NJ Transit must now provide voter registration services to users of its Access Link service. (Photo Courtesy of NJ Transit)
County and state transportation services for residents with disabilities will be required to offer voter registration services after New Jersey reached a consent decree with national authorities over violations of the National Voter Registration Act, acting U.S. Attorney Rachael Honig announced Thursday.
Under the agreement, Access Link and Community Transportation — both transit services geared toward residents with disabilities — must distribute voter registration applications to riders and assist them in completing and returning those forms.
“It is critical that all citizens have unfettered access to voter registration opportunities,” Honig said. “I am pleased that the state of New Jersey has worked with the Department of Justice to help ensure that citizens with disabilities will have broad access to the voter registration opportunities that federal law guarantees.”

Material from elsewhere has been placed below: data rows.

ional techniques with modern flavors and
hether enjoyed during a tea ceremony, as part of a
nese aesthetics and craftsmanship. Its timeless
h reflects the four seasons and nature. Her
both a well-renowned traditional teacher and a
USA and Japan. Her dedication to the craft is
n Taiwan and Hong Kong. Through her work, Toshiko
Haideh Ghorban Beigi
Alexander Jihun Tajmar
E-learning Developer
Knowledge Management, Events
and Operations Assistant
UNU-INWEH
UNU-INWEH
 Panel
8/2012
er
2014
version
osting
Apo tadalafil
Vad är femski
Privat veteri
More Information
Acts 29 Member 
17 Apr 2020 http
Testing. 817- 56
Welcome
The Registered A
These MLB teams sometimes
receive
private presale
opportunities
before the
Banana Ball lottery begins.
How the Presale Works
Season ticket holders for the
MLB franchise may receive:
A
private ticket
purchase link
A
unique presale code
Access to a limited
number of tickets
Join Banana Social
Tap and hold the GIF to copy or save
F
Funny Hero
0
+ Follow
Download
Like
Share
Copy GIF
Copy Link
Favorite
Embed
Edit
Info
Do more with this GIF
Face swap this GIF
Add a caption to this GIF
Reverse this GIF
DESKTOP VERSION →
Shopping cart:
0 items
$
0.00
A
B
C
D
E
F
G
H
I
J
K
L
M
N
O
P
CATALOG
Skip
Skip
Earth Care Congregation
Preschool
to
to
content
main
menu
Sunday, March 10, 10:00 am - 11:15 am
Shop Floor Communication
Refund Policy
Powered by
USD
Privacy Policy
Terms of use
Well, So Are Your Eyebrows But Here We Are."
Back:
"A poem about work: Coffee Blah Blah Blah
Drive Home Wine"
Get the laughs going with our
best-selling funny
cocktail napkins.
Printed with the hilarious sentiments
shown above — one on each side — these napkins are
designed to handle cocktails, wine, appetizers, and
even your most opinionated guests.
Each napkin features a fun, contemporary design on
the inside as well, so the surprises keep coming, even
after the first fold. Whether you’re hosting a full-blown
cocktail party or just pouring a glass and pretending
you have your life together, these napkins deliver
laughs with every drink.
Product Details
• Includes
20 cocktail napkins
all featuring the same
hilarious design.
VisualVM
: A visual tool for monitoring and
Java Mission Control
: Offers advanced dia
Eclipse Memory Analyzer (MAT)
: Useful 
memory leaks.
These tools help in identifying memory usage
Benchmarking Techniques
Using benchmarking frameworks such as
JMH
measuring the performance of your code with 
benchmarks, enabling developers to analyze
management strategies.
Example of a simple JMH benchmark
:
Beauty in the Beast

New Jersey must send voter registration applications to residents using Access Link by Nov. 3 and will be required to revise rules for Community Transportation to comply with the National Voting Rights Act (NVRA).

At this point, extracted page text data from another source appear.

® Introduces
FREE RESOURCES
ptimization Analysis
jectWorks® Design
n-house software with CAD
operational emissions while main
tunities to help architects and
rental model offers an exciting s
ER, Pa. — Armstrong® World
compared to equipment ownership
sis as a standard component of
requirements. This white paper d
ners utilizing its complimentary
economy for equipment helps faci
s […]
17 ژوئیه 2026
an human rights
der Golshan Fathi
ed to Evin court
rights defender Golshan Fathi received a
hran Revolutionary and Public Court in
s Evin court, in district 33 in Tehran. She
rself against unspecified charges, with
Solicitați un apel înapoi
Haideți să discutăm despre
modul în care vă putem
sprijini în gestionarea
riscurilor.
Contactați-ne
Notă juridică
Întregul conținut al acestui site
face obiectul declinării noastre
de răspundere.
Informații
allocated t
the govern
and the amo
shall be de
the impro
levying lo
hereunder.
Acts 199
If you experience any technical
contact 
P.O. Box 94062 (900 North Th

NJ Transit operates Access Link to provide transportation to residents whose disabilities prevent them from using local bus services, while state-funded and county-operated Community Transportation vans and minibuses provide more localized conveyance for elderly and disabled residents.
The decree follows a notice issued to the state, Secretary of State Tahesha Way and NJ Transit CEO Kevin Corbett in March that warned of a suit over New Jersey’s breach of a portion of the National Voter Registration Act. That portion of the federal law says offices administering state-funded programs primarily to residents with disabilities must be designated as voter registration agencies.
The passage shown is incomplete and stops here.